Friends, fall TV starts in earnest next week and you know what that means: VIOLA DAVIS. In the meantime, did you read our Emmys live blog? Did you check out our list of 10 bisexual TV characters who thwarted tropes and won your heart? Did you also see Ellen scare the the pants off Sarah Paulson? This Boob(s On Your) Tube was written entirely by Riese because she loves you and doesn’t want you to have to think about TV alone in your bedroom with no one to talk to in this weird week between summer and fall.
I love you too. Happy Equinox!
Broad City Episode 402: “Twaining Day”
Written by Riese
The first few minutes of this week’s episode of Broad City included two queer situations: firstly, Wanda Sykes as Abbi’s new boss. Secondly, Ilana waking up in bed with somebody who is not a cis male! Ilana wakes up, looks at her hookup with admiration, steals some toiletries and a baked potato, leaves a post-it note on her forehead thanking her for the “bang hang,” and the episode plows gamely forward. I love how nonchalant the show is about Ilana’s sexuality — she’s just out to have a good time, yannow?
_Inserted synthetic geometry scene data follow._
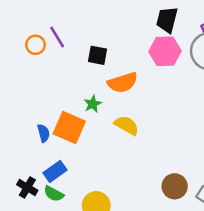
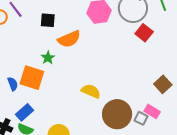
yellow semicircle: (127, 125) -> (91, 91), moved
brown circle: (175, 186) -> (117, 114), size x1.5

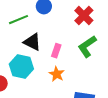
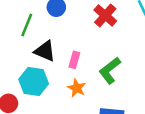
green line: (19, 20) -> (27, 25), turned -42
green L-shape: (87, 46) -> (110, 70), moved

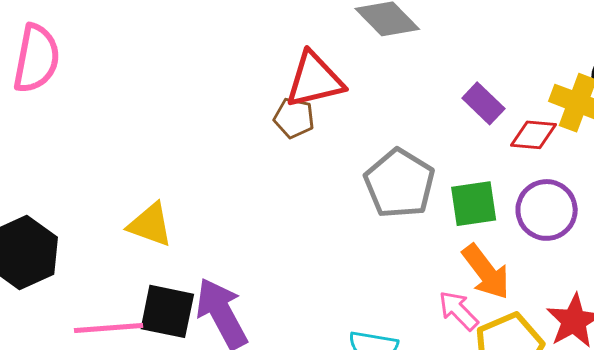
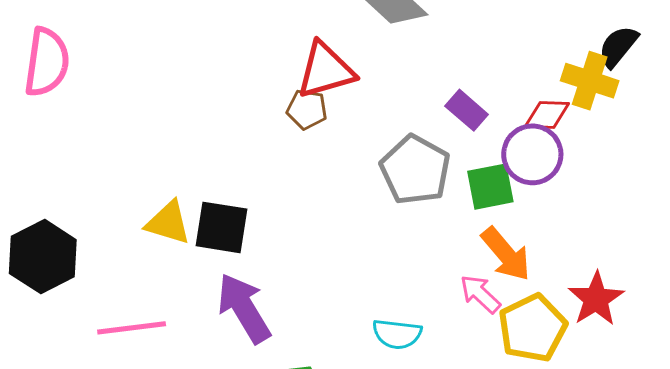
purple rectangle: (483, 103) -> (467, 110), moved
purple circle: (547, 210) -> (532, 154), moved
black square: (167, 311) -> (221, 227), moved

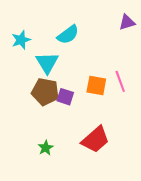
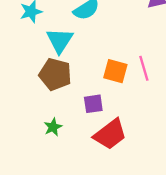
purple square: (65, 97) -> (93, 104), moved, turned -30
green star: (46, 148) -> (53, 127), moved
American Horror Story Episode #703: “Neighbors From Hell”
Written by Riese
Remember that episode of Criminal Minds where the unsub got info from a psychologist about his clients’ phobias and then designed intense murder situations around said phobias? I think Ryan Murphy does. I just wanted to throw that out there.
Trump’s invocation of a “both sides” rhetoric in the least “both sides” issue of all time have made narratives that even slightly approach that concept immediately repulsive. AHS couldn’t have predicted that, but there it is. Every episode makes it more and more clear — this is gonna be a “lunatics on both sides” story, and nope there’s no social message! Ally shot and killed Pedro last week because fear turns us into our enemies, I guess? The threads of the seasons’ underlying mystery are making themselves more apparent, and are intriguing for their own sakes, like any good mystery is. But the murder of a brown person by a white person like we saw last week can’t be part of a standard-issue horror story, not today, not this year. I’d like to believe all these threads will come together to make a point, but I’m not.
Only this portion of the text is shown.